- Born: Morristown, New Jersey, U.S.
- Other name: Kip
- Education: Princeton University
- Occupations: Publisher; art collector; philanthropist;
- Father: Malcolm Forbes
- Relatives: Steve Forbes (brother)

= Christopher Forbes =

American publisher

Christopher "Kip" Forbes (/fɔrbz/) is vice chairman of the Forbes Publishing company.

== Life and career ==
He attended St. Mark's School in Southborough, Massachusetts, and Princeton University. His brother is Steve Forbes, who has made multiple runs for the U.S. presidency and written some in-depth political and economic narratives.

Always interested in art and collecting, he worked with his father, Malcolm Forbes restoring the Château de Balleroy in Normandy, France, and Old Battersea House in London, England. Mr. Forbes has written numerous books and catalogues about art and collecting, including Fabergé: The Forbes Collection, co-authored with Robyn Tromeur and published by Hugh Lauter Levin.

On December 5, 1985, Kip Forbes paid the highest price ever recorded for a single bottle of wine.

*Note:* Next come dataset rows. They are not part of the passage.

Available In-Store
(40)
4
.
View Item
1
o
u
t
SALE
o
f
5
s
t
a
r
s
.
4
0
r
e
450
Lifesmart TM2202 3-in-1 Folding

Hardy Rodenstock (Meinhard Görke) put one of the 'recently discovered' "Th. J." (Thomas Jefferson) bottles up for auction at Christie's in London: a bottle of 1787 Château Lafite engraved "1787 Lafitte Th. J." The bottles had been found in a walled-up old cellar, and were engraved with vintage years from the late eighteenth century. This had in itself been an interesting find for a collector of old wines, but the bottles also were engraved with the initials, "Th. J.", which was taken as an indication that they had belonged to Thomas Jefferson. Jefferson was an active oenophile and wine collector, who spent much time in France during the 1780s and whose interest in wine is well documented.

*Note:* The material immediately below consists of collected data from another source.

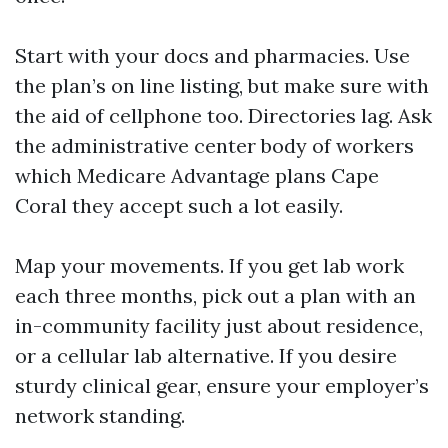
Start with your docs and pharmacies. Use
the plan’s on line listing, but make sure with
the aid of cellphone too. Directories lag. Ask
the administrative center body of workers
which Medicare Advantage plans Cape
Coral they accept such a lot easily.
Map your movements. If you get lab work
each three months, pick out a plan with an
in-community facility just about residence,
or a cellular lab alternative. If you desire
sturdy clinical gear, ensure your employer’s
network standing.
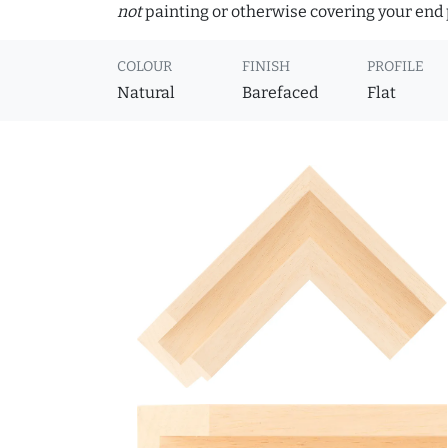
not
painting or otherwise covering your end p
COLOUR
FINISH
PROFILE
Natural
Barefaced
Flat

The auction catalogue simply listed the value as "inestimable", and it was sold for 105,000 pound sterling which, as of 2007, remains the worldwide auction record for a single bottle of wine. Forbes was bidding against Marvin Shanken of Wine Spectator Magazine, with Michael Broadbent handling the gavel at the auction.

Rodenstock is currently in court charged with perpetrating large-scale wine fraud. It is alleged that the Thomas Jefferson bottles are fake, and multiple experts and various pieces of evidence apparently support this conclusion. Rodenstock has refused to allow the German magazine Stern to have the wine's veracity tested at its expense.

A book, The Billionaire's Vinegar, has been published about the affair, although it has been withdrawn from the UK market following legal action by Michael Broadbent. The film rights to both the book and a New Yorker article about the scandal have been purchased.